WORK INSTRUCTIONS: Below are the entries. Transcribe exactly the lines from the one with "Navigation System" through the one with "Visual and UX Focus", ends included, and leave out all others.

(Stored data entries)
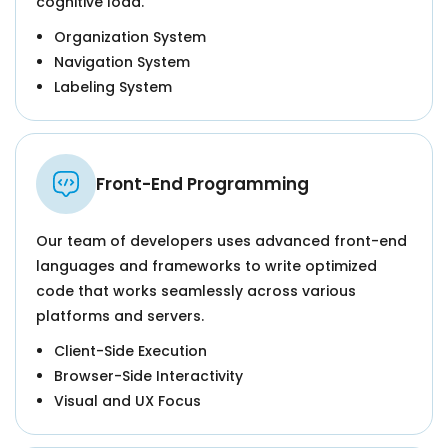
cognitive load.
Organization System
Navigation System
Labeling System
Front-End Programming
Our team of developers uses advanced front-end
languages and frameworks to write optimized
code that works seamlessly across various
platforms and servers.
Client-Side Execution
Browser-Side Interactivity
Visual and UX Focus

* * *

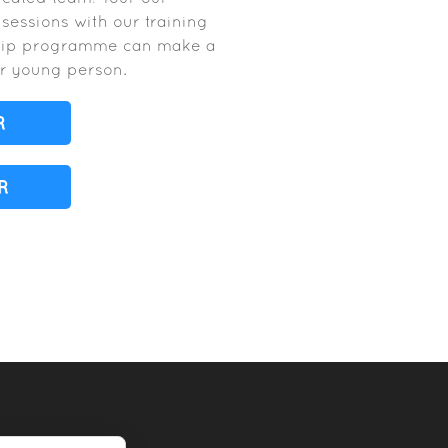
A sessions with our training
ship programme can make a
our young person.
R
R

--

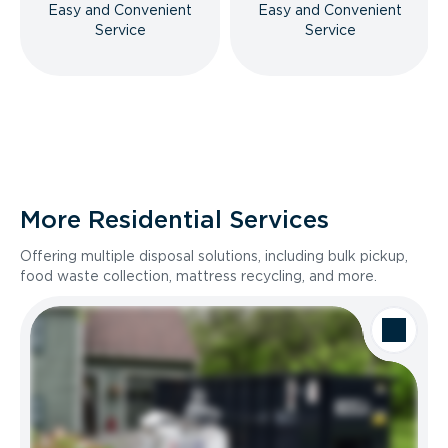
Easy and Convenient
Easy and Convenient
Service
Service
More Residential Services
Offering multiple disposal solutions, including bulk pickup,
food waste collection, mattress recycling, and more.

RESPONSE TO THE EXERCISE:
Navigation System
Labeling System
Front-End Programming
Our team of developers uses advanced front-end
languages and frameworks to write optimized
code that works seamlessly across various
platforms and servers.
Client-Side Execution
Browser-Side Interactivity
Visual and UX Focus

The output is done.